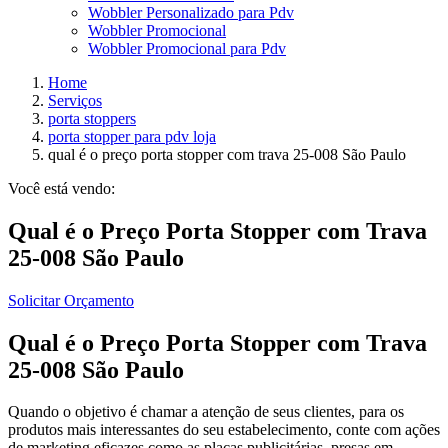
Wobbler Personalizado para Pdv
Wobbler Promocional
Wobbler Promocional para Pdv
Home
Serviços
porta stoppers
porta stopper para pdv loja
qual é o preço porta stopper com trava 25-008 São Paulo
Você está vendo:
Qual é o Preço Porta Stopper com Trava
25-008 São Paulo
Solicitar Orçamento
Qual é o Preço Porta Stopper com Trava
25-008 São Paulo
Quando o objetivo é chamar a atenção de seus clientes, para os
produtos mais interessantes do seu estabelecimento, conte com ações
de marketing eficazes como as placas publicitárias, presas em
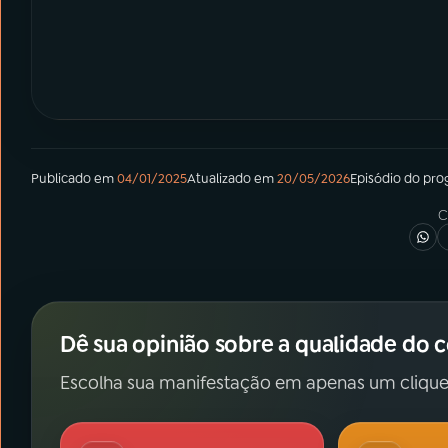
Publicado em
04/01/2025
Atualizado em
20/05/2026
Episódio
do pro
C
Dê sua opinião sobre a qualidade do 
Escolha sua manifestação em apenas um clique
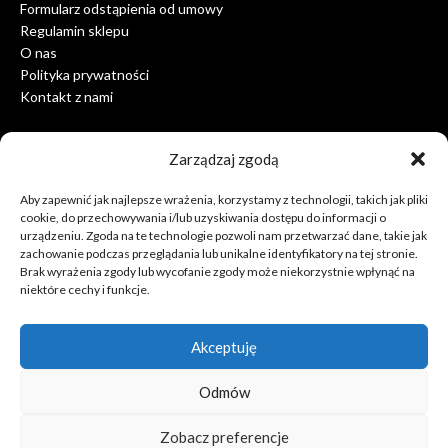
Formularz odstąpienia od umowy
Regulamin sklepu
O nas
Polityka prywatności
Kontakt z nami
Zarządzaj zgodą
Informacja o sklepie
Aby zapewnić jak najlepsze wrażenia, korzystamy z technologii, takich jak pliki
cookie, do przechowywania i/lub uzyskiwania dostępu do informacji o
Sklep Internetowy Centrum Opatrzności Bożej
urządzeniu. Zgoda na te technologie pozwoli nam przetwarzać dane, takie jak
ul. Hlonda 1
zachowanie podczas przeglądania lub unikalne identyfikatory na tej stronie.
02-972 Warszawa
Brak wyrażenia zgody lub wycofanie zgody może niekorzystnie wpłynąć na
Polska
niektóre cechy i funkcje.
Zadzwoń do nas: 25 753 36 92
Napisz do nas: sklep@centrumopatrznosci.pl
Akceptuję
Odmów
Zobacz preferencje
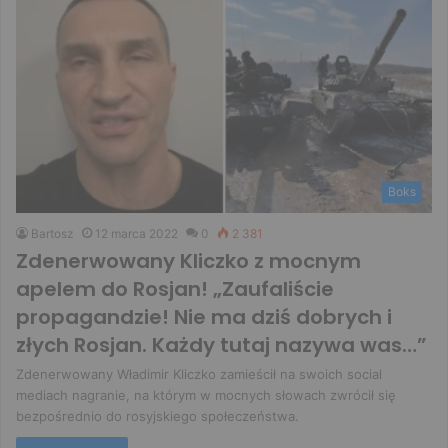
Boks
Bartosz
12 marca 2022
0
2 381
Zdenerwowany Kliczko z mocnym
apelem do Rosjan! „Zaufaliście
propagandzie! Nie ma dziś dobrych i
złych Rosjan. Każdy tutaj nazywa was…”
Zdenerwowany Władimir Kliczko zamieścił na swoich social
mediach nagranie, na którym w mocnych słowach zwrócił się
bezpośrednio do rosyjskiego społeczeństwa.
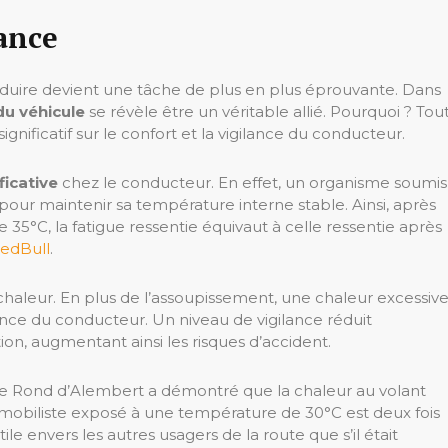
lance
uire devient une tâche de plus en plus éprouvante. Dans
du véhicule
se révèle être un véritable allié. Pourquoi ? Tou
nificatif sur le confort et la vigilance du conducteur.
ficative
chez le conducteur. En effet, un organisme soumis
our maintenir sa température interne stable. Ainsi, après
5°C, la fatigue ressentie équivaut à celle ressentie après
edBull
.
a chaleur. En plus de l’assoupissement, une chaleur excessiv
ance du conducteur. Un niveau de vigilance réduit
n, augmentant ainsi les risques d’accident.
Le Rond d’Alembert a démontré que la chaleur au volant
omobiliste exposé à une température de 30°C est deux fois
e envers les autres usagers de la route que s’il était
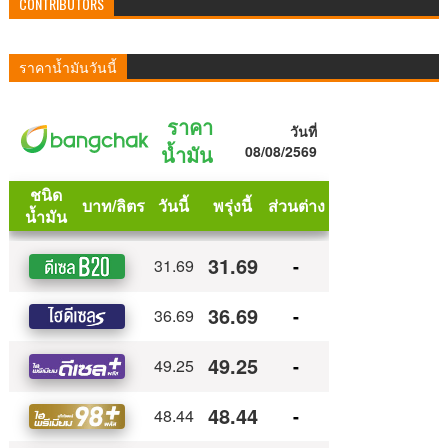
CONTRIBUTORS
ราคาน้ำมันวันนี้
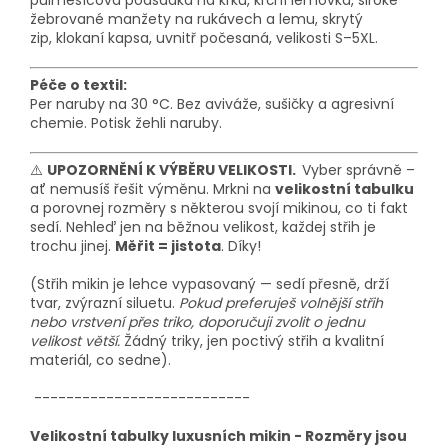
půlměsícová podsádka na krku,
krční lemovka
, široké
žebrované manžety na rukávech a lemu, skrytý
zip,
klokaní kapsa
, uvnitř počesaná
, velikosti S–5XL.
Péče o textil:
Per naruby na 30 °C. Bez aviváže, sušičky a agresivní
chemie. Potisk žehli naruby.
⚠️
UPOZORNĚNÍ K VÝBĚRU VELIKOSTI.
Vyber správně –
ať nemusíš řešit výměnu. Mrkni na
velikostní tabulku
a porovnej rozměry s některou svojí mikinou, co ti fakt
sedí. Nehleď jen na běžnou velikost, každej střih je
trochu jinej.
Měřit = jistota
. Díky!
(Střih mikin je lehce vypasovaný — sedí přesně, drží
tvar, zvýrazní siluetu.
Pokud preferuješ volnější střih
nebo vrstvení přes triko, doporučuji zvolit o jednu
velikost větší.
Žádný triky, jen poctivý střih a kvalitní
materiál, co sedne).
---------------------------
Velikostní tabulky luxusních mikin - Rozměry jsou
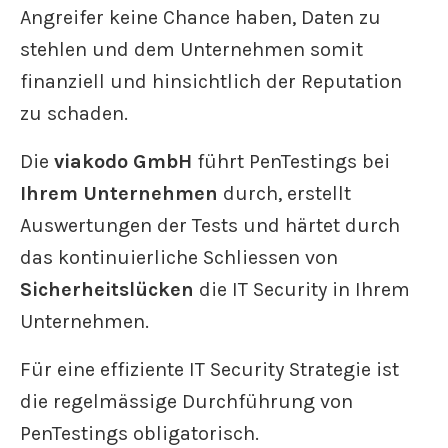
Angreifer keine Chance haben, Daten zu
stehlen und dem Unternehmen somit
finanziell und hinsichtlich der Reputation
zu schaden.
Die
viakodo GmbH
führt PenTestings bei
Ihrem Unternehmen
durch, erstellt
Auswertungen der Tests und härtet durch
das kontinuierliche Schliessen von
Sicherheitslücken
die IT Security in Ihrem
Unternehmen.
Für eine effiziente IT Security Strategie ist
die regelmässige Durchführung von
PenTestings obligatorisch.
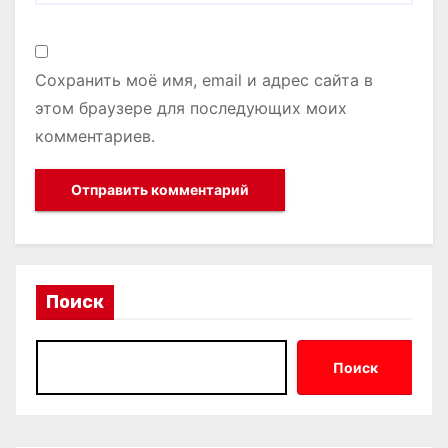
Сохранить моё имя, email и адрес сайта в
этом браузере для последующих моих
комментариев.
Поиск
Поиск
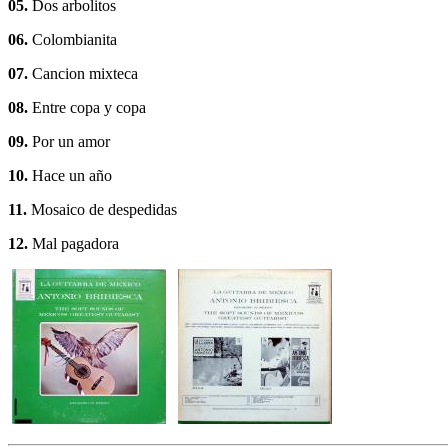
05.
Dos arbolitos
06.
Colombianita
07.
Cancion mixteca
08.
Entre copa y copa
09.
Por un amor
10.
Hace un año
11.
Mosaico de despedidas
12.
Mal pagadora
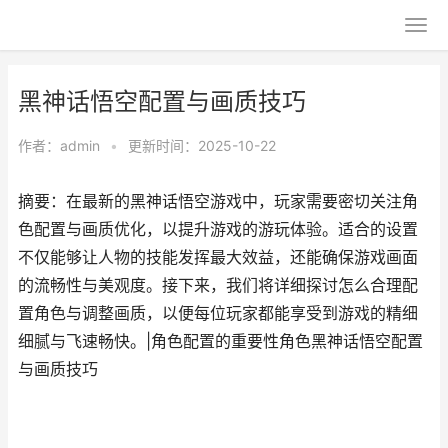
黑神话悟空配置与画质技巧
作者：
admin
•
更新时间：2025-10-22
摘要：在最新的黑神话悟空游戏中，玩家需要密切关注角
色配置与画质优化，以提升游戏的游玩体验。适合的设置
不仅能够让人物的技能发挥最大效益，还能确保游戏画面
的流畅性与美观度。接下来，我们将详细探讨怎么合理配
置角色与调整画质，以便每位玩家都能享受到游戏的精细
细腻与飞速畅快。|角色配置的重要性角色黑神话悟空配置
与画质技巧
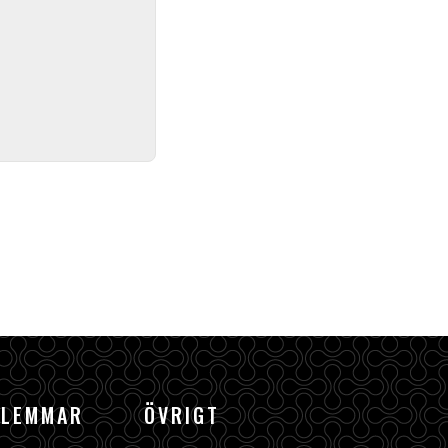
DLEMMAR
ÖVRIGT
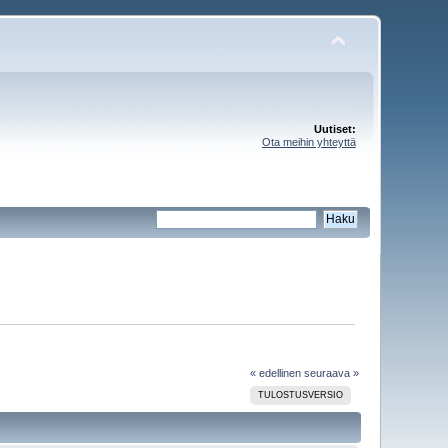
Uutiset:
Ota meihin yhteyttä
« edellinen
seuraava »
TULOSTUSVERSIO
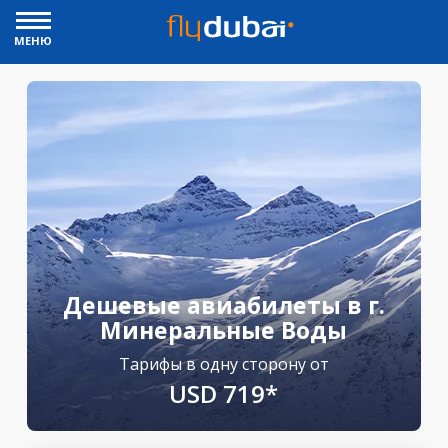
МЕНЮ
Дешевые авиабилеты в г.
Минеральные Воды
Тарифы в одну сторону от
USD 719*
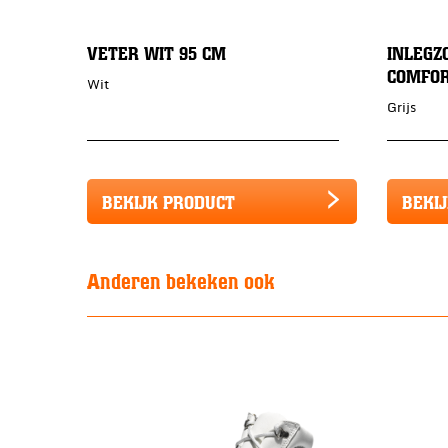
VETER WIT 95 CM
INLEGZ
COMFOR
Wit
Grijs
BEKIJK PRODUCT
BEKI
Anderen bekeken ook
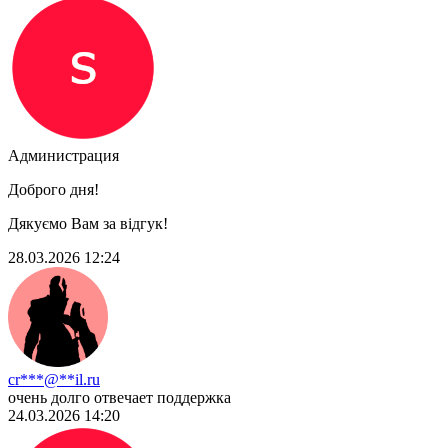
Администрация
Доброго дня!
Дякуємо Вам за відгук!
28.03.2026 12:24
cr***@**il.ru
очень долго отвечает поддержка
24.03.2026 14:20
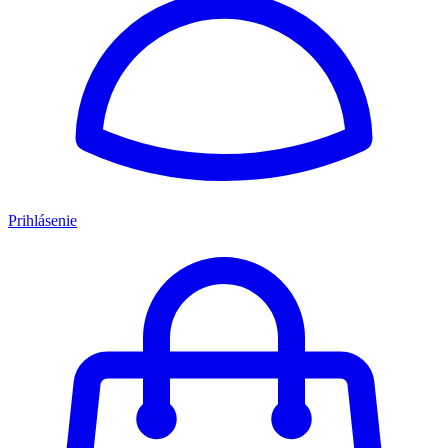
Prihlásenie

__________________________________________________

WHAT TO PRODUCE: Locate the lines above that contain "Unternehmen" and copy them.

ANSWER TO THIS TASK:
stehlen und dem Unternehmen somit
Ihrem Unternehmen
Unternehmen.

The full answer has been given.